I tried telling myself it didn't matter all that much if we drifted apart. But I was fooling myself because he was something important to my heart and his absence was affecting me.

Like how my smiles or laughs were still there but seemed to lack a certain quality. How seeing other's smile instantly brought a certain brown-eyed male smile into my mind. And I tried everything in my power to block the little things I kept noticing because I didn't think it was healthy.

Not much changed as the transition of late rainy April turned into early bright May happened.

My family began sort of complete, my social life returned to what it was in the beginning of the year and the bad boy and I continued to ignore each other.

But one Friday night, changed the pattern.

I had my books out for final studies when the doorbell rang. Since my mother was out and my brother up at college, I went and answered the door. I couldn't contain the surprise on my face to see my two best friends smiling broadly at me with sleepover stuff under their arms.

"Hey guys, what's up," I said while leaning against the doorway.

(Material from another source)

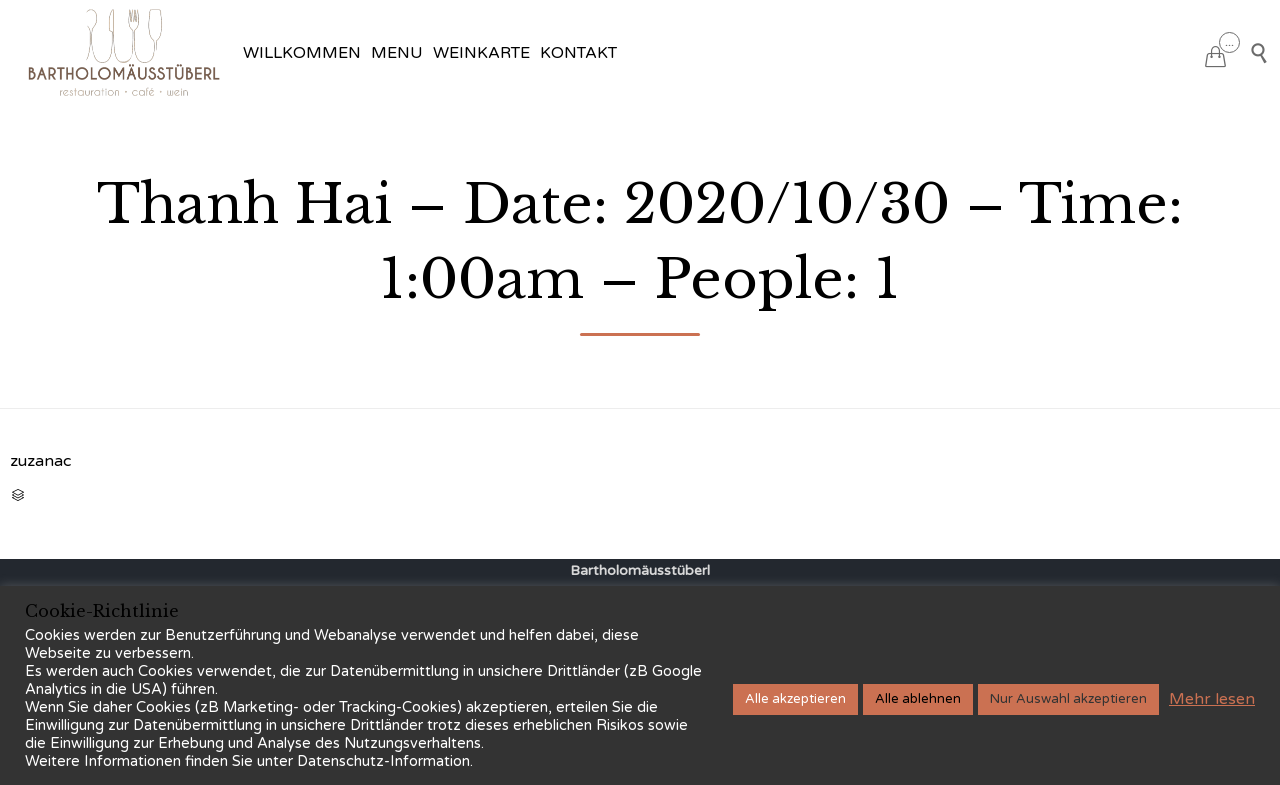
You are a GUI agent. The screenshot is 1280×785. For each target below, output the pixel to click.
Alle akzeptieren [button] (795, 699)
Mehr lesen (1212, 699)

"You've been ignoring us," Violet said boldly.

I opened my mouth to rebut but she held up her hand, "Don't deny it; it's irreverent now. However, we feel like a sleepover will help break your gloomy mode."

I leaned against the door. I was half tempted to shut the door and say I was busy, studying or whatever, but I realized I truly did miss hanging out with them and I was in fact not really happy being alone.

I smiled broadly, "Come in."

********

The decision to allow them to stay was a good idea.

We ended up having a fantastic time. We talked, laughed, cried happy tears and just did crazy things. I felt like a scene from a movie- it just felt so happy and unreal.

They helped me forget about everything for a while and enjoy life.

But then after enjoying being each other, the girls decided that they wanted to know what was up. So I ended up telling them what was bothering me: a certain brown-eyed boy.

I glanced at the two of them curled, asleep on the ground. Violet's snores filling the room while Sarah quietly inhaled and exhaled matching her sisters snoring.

They both listened intently to every word that came out of my mouth and it took a couple seconds before Sarah finally spoke. Her advice ran through my mind and it still lingers there, keeping me wake.